Sich das Land zurückholen

Man liest und hört diese Formulierung immer wieder, vorzugsweise von Vertretern der politischen Rechten, national-konservativen und wirtschaftsliberalen Kreisen, aber beispielsweise auch von den Brexiteers vom Schlage eines Boris Johnson oder Nigel Farage oder der Tea-Party-Bewegung in den Vereinigten Staaten: Die Bürger sollten sich „das Land zurückholen“. Was soll das eigentlich bedeuten?

Es soll wohl zum Ausdruck gebracht werden, dass auch und gerade in den repräsentativen Demokratien des Westens eine Kaste von Politprofis, das so genannte Establishment, das Ruder übernommen hat und im wesentlichen eigene Interessen und nicht die derjenigen vertritt, denen sie ihren Posten verdankt. Was ist davon zu halten?

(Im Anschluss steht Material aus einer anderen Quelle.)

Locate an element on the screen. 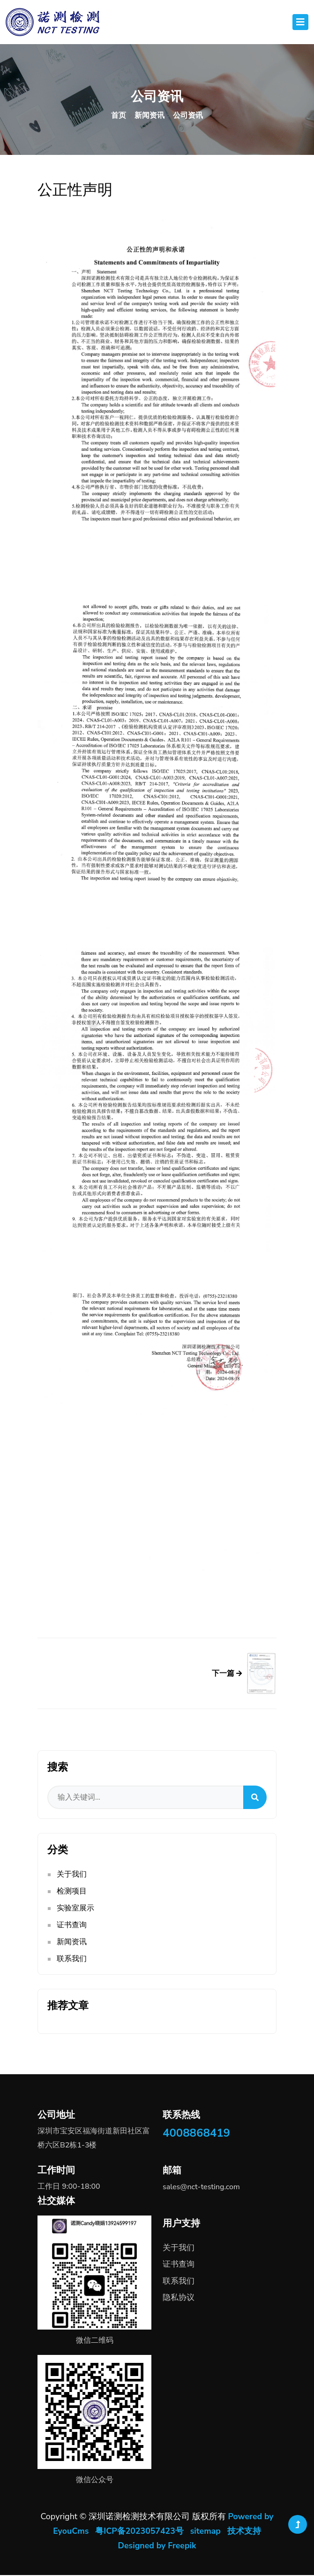  公司资讯 is located at coordinates (188, 115).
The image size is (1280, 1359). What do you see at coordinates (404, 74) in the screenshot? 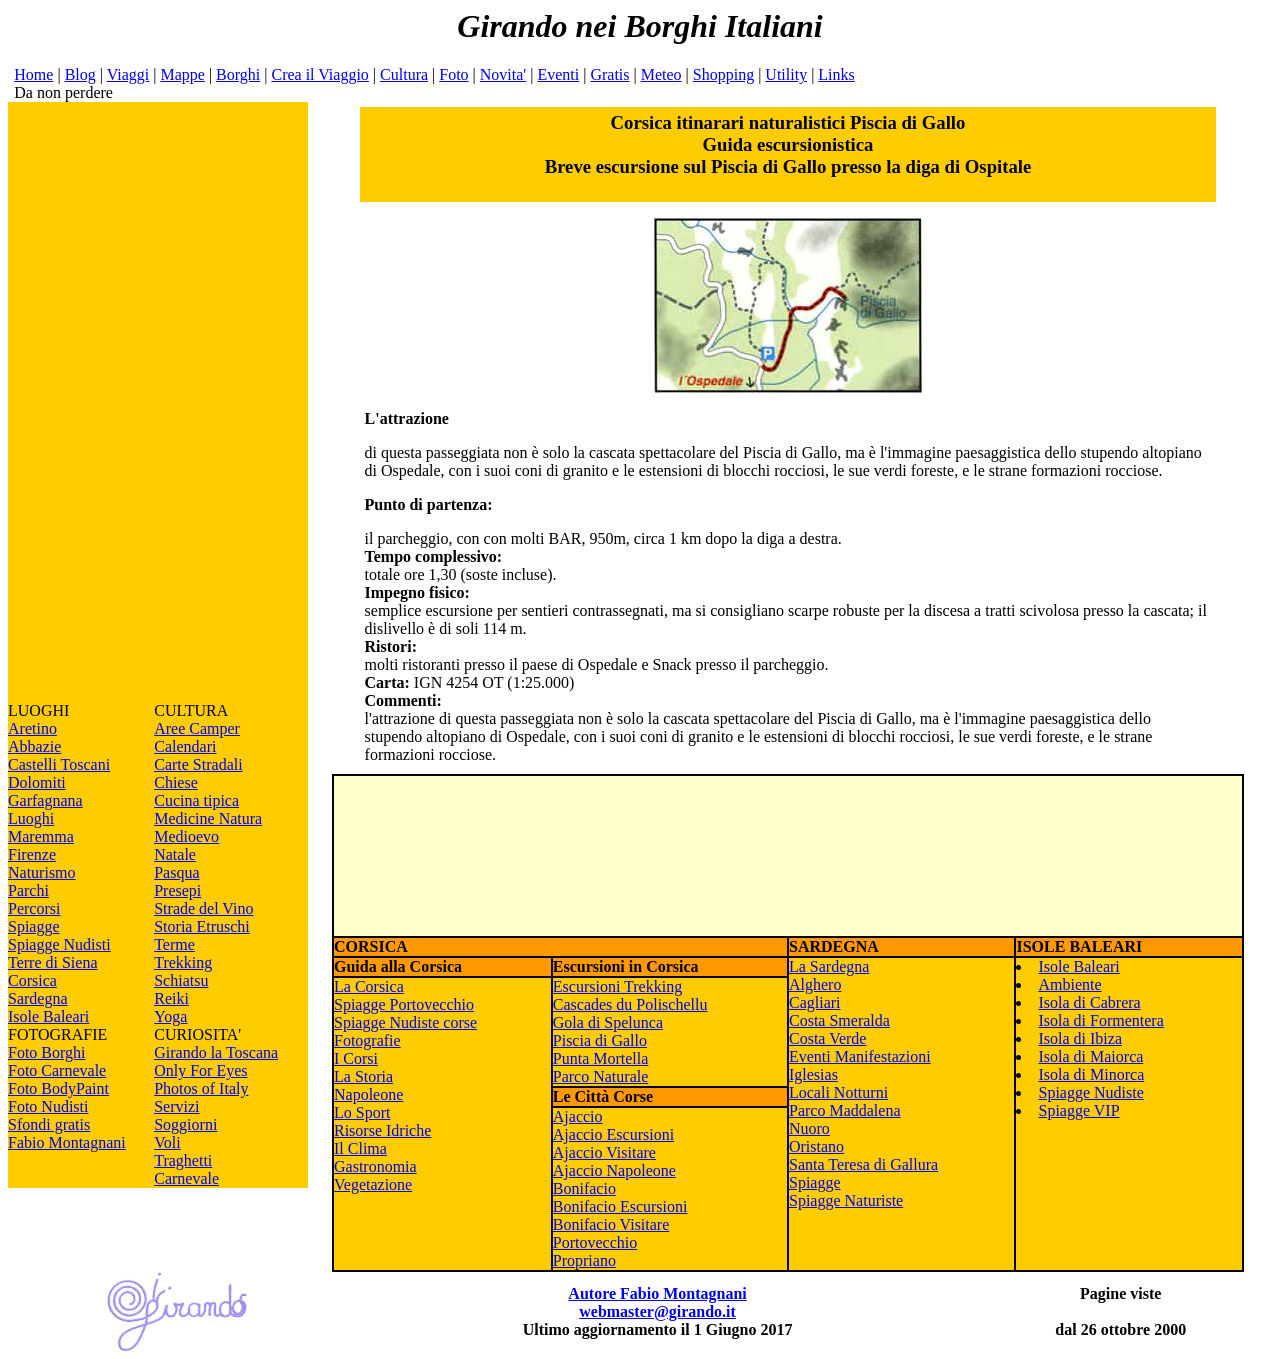 I see `Cultura` at bounding box center [404, 74].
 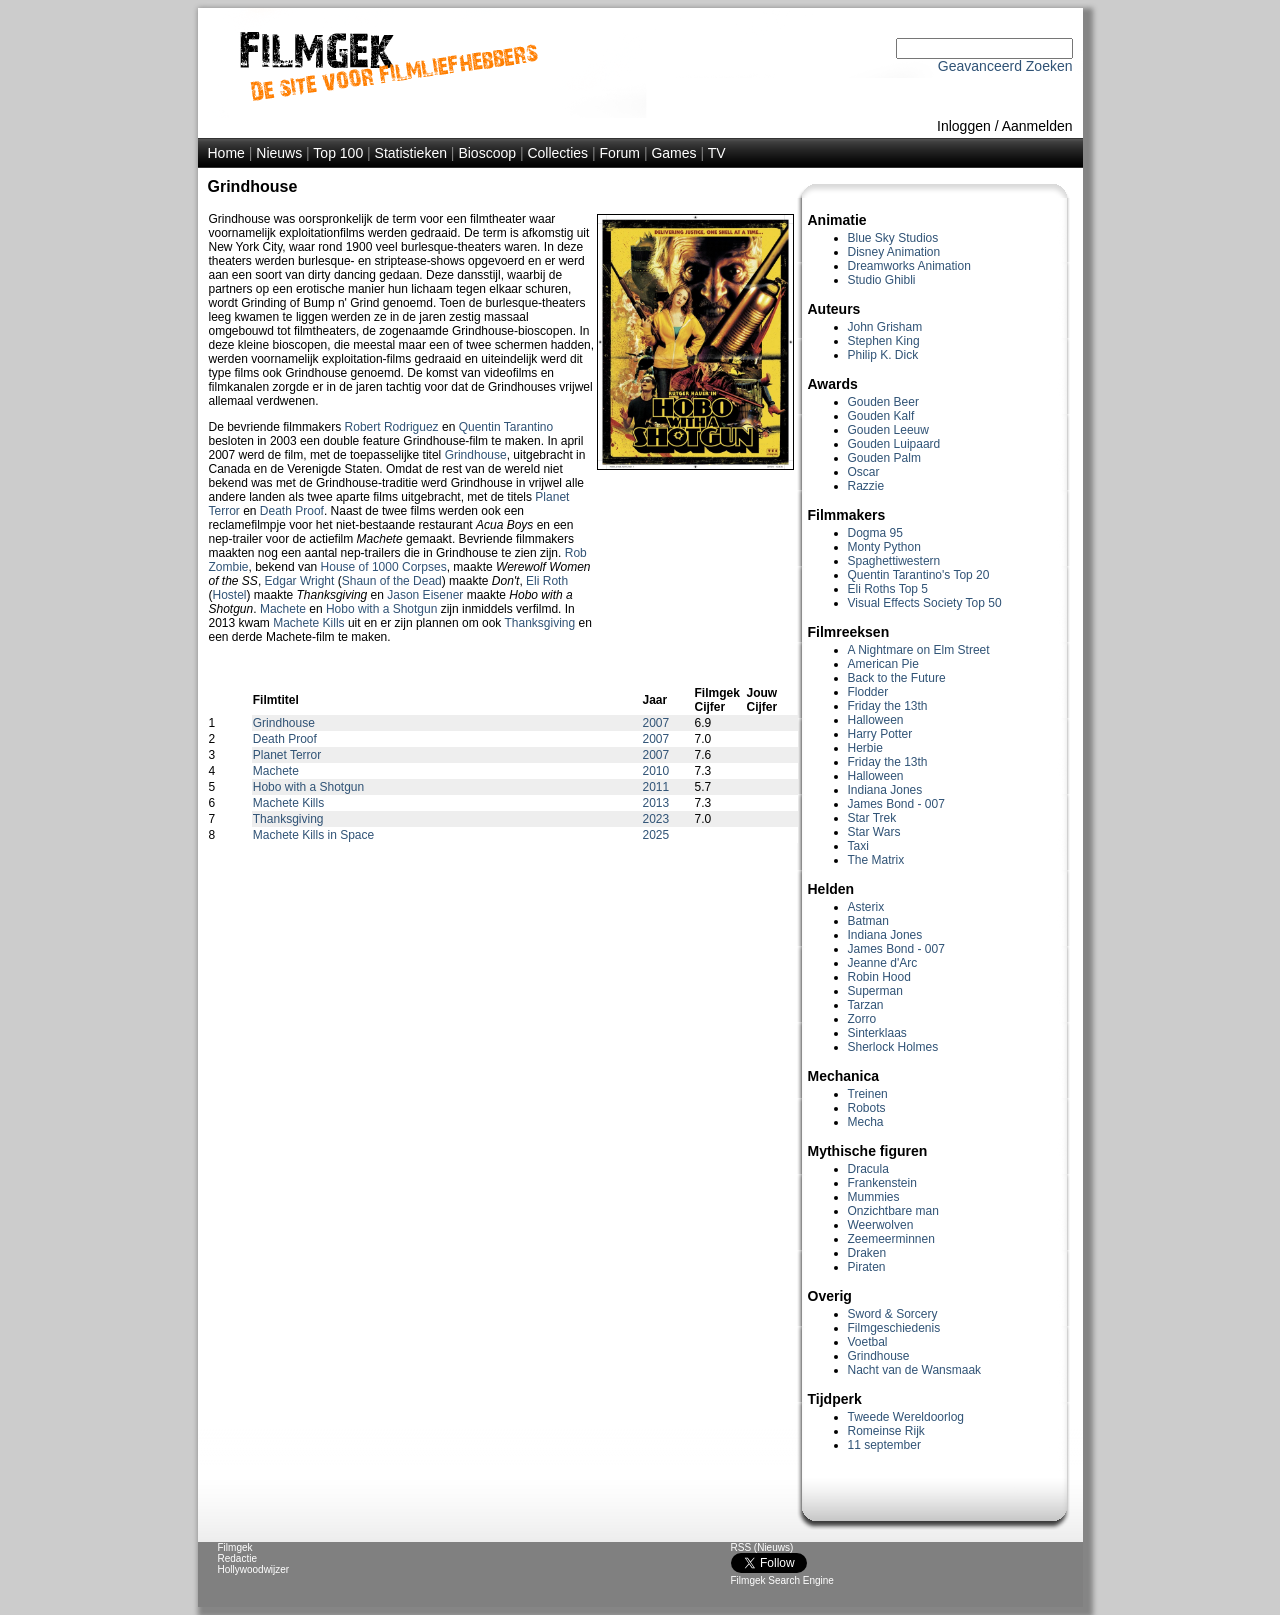 I want to click on Treinen, so click(x=868, y=1094).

Ich finde es merkwürdig, dass von Politikern erwartet wird, sie mögen doch bitte perfekte Funktionsträger sein, fehlerlos, moralisch integer, Fachleute auf allen Gebieten, dazu telegen, eloquent und jederzeit gefasst. Menschen sind nicht so. Würden wir von unseren Nachbarn und Landsleuten erwarten, dass sie steuerehrlich sind, nie zu schnell fahren, ihren Müll perfekt trennen, die Hinterlassenschaften ihrer Hunde vorschriftsmäßig entsorgen und das alles selig lächelnd? Nein, denn wir kennen uns selbst. Zwar scheitern wir beispielsweise bei der Einrichtung und Bedienung unseres Multifunktionsdruckers, trauen uns aber ein sicheres Urteil über multilaterale Handelsverträge, NOx-Grenzwerte und die diplomatischen Beziehungen zu Turkmenistan durchaus zu, jedenfalls wenn wir unsere Partikularinteressen durch politische Entscheidungen beeinträchtigt sehen.

Sicher, das Prinzip der repräsentativen Demokratie setzt mündige Bürger voraus, die sich im Rahmen ihrer Möglichkeiten um die eigene Willensbildung kümmern. Man muss aber konstatieren, dass diese oft genug im Bauchraum und nicht zwischen den Ohren stattfindet. Wenn Meinungen an uns herangetragen werden, die uns nicht schmecken, dann möchten wir nur zu oft den Überbringer der Nachricht töten oder zumindest als Teil der Systemmedien diffamieren. Die politischen Vertreter der Gegenseite werden dann zu Buhmännern, die nur ihren Posten und ihre Macht im Blick haben und sich um die Interessen des Volks nicht scheren.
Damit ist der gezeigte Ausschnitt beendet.